• [What is expected] Once the pictures are removed, restate the data below word for word.

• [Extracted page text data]
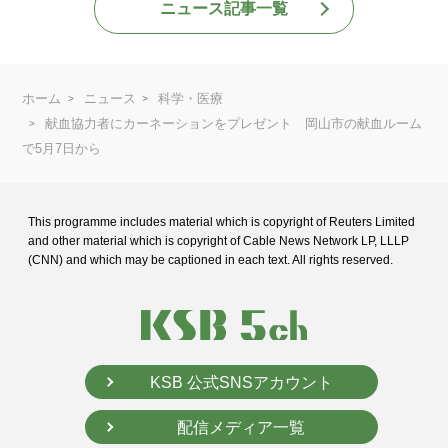
ニュース記事一覧
ホーム
ニュース
科学・医療
献血協力者にカーネーションをプレゼント 岡山市の献血ルーム
で5月7日から
This programme includes material which is copyright of Reuters Limited
and
other material which is copyright of Cable News Network LP, LLLP
(CNN) and
which may be captioned in each text. All rights reserved.
KSB 公式SNSアカウント
配信メディア一覧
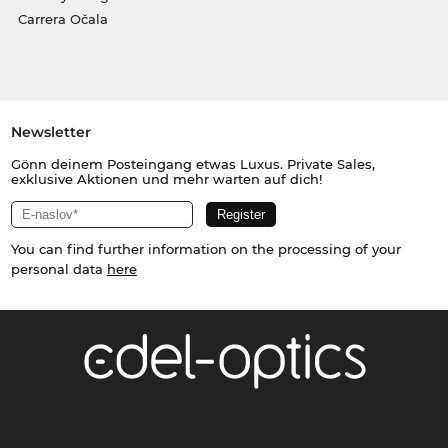
Carrera Očala
Newsletter
Gönn deinem Posteingang etwas Luxus. Private Sales,
exklusive Aktionen und mehr warten auf dich!
You can find further information on the processing of your
personal data
here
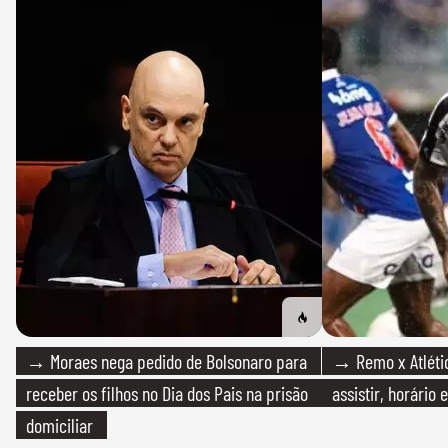
→ Moraes nega pedido de Bolsonaro para
→ Remo x Atlétic
receber os filhos no Dia dos Pais na prisão
assistir, horário
domiciliar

• [Solution below]
ニュース記事一覧
ホーム
ニュース
科学・医療
献血協力者にカーネーションをプレゼント 岡山市の献血ルーム
で5月7日から
This programme includes material which is copyright of Reuters Limited
and
other material which is copyright of Cable News Network LP, LLLP
(CNN) and
which may be captioned in each text. All rights reserved.
KSB 公式SNSアカウント
配信メディア一覧
Carrera Očala
Newsletter
Gönn deinem Posteingang etwas Luxus. Private Sales,
exklusive Aktionen und mehr warten auf dich!
You can find further information on the processing of your
personal data
here
→ Moraes nega pedido de Bolsonaro para
→ Remo x Atlétic
receber os filhos no Dia dos Pais na prisão
assistir, horário
domiciliar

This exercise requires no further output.